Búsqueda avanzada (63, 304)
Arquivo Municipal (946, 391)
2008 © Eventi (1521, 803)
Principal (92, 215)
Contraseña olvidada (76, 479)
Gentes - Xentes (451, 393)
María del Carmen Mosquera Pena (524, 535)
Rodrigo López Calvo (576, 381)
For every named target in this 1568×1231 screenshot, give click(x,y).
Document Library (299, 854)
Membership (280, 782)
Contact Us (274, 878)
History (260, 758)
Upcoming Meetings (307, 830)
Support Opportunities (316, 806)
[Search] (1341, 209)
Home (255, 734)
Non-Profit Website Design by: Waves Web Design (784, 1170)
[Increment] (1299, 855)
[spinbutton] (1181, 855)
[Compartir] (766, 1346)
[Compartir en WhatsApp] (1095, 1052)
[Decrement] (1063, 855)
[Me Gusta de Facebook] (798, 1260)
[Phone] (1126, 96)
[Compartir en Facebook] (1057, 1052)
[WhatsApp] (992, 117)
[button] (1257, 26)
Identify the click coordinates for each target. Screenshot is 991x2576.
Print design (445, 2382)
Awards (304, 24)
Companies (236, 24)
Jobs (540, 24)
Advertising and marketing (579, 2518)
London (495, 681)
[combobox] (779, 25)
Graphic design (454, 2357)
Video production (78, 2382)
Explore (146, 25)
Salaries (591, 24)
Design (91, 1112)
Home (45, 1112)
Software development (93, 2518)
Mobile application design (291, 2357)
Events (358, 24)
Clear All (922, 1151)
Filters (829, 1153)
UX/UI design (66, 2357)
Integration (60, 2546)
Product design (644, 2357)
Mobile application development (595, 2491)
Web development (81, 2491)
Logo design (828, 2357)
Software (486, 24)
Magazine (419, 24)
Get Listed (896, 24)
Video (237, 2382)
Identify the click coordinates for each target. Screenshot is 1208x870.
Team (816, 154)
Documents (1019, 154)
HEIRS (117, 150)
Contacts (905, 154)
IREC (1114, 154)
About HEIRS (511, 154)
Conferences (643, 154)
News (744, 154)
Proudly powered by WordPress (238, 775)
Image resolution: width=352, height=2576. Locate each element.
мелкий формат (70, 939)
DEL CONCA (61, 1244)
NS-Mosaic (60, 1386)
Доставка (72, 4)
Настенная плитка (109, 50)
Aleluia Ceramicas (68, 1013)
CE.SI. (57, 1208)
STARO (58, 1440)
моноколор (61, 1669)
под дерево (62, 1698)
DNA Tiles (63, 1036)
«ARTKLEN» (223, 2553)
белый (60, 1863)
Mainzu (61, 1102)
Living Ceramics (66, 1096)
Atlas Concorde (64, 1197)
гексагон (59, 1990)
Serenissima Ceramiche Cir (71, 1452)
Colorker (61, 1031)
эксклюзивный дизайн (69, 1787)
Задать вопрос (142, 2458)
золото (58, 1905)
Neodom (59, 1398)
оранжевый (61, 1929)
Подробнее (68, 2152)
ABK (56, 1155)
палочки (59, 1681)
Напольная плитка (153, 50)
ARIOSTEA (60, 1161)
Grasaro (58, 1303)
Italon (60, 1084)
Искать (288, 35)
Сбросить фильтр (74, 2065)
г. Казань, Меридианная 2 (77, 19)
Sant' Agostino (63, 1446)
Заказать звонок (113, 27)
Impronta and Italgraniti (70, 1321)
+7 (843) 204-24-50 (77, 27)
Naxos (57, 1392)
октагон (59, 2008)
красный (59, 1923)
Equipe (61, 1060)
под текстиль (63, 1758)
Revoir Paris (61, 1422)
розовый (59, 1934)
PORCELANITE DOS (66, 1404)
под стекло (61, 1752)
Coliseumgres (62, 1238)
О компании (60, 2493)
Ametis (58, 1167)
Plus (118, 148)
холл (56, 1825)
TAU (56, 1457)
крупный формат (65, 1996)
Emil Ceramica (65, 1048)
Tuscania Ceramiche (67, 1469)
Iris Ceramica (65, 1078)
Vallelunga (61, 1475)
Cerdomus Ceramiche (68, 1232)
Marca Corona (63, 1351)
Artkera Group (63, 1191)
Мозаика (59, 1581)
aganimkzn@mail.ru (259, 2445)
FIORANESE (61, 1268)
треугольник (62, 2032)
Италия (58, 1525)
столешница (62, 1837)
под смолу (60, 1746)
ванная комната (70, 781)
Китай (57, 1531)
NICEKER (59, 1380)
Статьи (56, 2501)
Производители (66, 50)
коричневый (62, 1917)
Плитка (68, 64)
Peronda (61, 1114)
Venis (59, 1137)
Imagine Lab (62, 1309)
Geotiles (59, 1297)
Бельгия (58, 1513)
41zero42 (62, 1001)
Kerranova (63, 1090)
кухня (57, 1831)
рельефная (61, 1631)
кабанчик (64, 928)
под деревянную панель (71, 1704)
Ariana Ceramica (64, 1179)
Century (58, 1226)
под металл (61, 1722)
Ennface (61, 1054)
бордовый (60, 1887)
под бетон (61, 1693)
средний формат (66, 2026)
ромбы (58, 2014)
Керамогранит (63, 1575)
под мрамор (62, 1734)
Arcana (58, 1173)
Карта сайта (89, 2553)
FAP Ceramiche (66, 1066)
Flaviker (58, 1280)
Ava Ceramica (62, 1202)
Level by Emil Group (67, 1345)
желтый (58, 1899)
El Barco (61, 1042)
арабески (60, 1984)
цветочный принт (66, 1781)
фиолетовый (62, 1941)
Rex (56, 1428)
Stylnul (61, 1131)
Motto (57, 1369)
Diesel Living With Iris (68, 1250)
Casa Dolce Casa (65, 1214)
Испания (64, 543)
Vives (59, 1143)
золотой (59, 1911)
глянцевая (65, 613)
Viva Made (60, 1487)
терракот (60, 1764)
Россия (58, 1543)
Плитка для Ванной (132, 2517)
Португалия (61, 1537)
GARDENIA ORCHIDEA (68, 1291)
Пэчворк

ASSIGNMENT => From the line containing "желтый (58, 1899)" down to the last line of the listing above, give every line again exactly, and add nothing.

SOLUTION TO THIS PROBLEM =>
желтый (58, 1899)
El Barco (61, 1042)
арабески (60, 1984)
цветочный принт (66, 1781)
фиолетовый (62, 1941)
Rex (56, 1428)
Stylnul (61, 1131)
Motto (57, 1369)
Diesel Living With Iris (68, 1250)
Casa Dolce Casa (65, 1214)
Испания (64, 543)
Vives (59, 1143)
золотой (59, 1911)
глянцевая (65, 613)
Viva Made (60, 1487)
терракот (60, 1764)
Россия (58, 1543)
Плитка для Ванной (132, 2517)
Португалия (61, 1537)
GARDENIA ORCHIDEA (68, 1291)
Пэчворк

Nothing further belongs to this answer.